-- TASK PROMPT --
When the line with "After this, w" appears below, start repeating lines exactly, and keep going through the line with "Have a flexible"; add nothing outside that span.

-- Stored data --
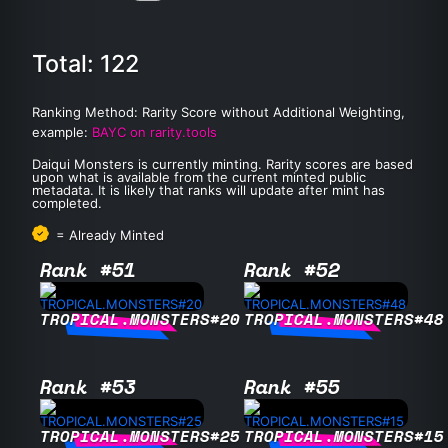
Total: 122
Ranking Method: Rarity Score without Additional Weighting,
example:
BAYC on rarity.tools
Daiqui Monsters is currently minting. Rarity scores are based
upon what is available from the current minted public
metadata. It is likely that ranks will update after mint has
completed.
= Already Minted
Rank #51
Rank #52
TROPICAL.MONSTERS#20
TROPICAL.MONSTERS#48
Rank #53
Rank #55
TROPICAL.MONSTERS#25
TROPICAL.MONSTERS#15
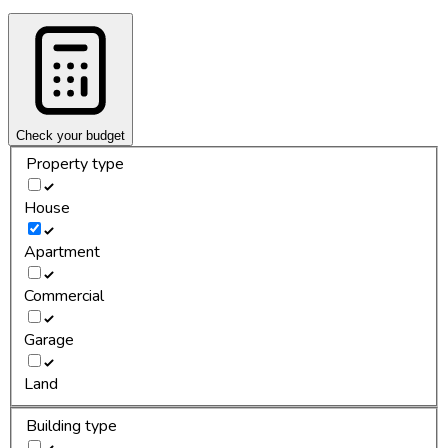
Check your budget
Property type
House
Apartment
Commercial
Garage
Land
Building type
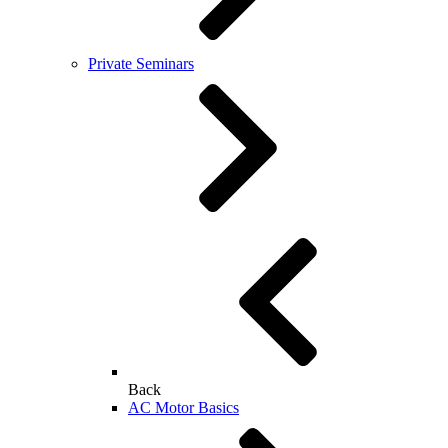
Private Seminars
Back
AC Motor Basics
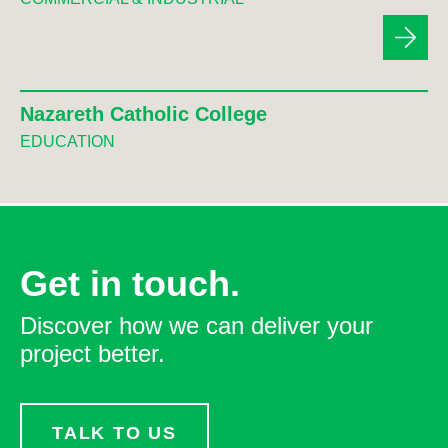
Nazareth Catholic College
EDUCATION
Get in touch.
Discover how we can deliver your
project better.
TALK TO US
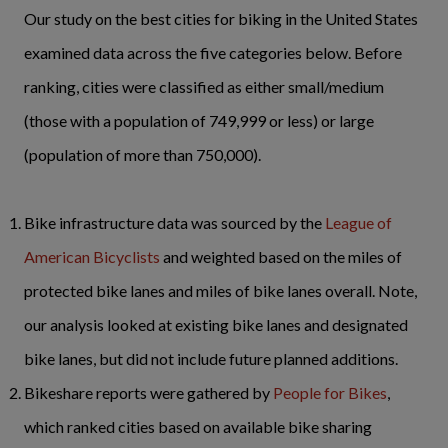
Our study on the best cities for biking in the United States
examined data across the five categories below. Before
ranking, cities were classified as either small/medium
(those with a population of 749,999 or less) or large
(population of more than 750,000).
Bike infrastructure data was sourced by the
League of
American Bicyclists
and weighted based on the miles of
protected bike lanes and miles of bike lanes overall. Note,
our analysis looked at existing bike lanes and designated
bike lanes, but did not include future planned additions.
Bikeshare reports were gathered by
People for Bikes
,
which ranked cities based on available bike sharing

==

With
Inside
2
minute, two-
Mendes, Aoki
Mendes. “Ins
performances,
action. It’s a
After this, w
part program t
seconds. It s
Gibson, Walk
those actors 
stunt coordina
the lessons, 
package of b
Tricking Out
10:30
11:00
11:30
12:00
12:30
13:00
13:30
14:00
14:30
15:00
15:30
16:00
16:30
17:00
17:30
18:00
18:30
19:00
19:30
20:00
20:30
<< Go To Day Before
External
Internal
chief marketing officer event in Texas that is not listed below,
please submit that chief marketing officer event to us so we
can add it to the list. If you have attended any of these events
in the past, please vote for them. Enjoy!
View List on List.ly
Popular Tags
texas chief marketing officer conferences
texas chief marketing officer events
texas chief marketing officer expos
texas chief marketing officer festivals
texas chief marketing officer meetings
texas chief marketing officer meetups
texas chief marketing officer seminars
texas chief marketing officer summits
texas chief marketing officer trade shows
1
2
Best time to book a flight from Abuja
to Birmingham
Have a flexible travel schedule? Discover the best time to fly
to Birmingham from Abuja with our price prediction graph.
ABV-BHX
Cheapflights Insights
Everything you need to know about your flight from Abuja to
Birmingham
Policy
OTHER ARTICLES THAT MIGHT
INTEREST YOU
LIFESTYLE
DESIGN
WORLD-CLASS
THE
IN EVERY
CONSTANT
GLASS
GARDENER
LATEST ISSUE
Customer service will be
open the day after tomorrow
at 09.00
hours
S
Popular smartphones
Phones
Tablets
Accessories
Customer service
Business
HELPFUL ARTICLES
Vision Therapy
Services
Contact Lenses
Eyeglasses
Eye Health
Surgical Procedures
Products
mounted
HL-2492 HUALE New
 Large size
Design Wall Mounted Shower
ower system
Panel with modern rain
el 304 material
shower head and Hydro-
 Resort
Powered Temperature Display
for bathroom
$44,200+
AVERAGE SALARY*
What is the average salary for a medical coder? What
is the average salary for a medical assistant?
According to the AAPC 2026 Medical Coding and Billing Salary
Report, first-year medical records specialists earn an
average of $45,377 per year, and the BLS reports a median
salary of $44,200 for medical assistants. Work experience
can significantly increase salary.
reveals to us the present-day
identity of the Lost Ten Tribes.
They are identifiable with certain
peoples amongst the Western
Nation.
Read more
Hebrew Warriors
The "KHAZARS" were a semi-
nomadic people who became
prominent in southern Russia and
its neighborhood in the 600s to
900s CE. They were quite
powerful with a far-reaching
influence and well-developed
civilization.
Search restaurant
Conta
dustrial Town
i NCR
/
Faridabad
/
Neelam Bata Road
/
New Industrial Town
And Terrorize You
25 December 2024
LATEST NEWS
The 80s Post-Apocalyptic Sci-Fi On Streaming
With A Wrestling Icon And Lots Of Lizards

-- RESULT OF THE EXERCISE --
After this, w
part program t
seconds. It s
Gibson, Walk
those actors 
stunt coordina
the lessons, 
package of b
Tricking Out
10:30
11:00
11:30
12:00
12:30
13:00
13:30
14:00
14:30
15:00
15:30
16:00
16:30
17:00
17:30
18:00
18:30
19:00
19:30
20:00
20:30
<< Go To Day Before
External
Internal
chief marketing officer event in Texas that is not listed below,
please submit that chief marketing officer event to us so we
can add it to the list. If you have attended any of these events
in the past, please vote for them. Enjoy!
View List on List.ly
Popular Tags
texas chief marketing officer conferences
texas chief marketing officer events
texas chief marketing officer expos
texas chief marketing officer festivals
texas chief marketing officer meetings
texas chief marketing officer meetups
texas chief marketing officer seminars
texas chief marketing officer summits
texas chief marketing officer trade shows
1
2
Best time to book a flight from Abuja
to Birmingham
Have a flexible travel schedule? Discover the best time to fly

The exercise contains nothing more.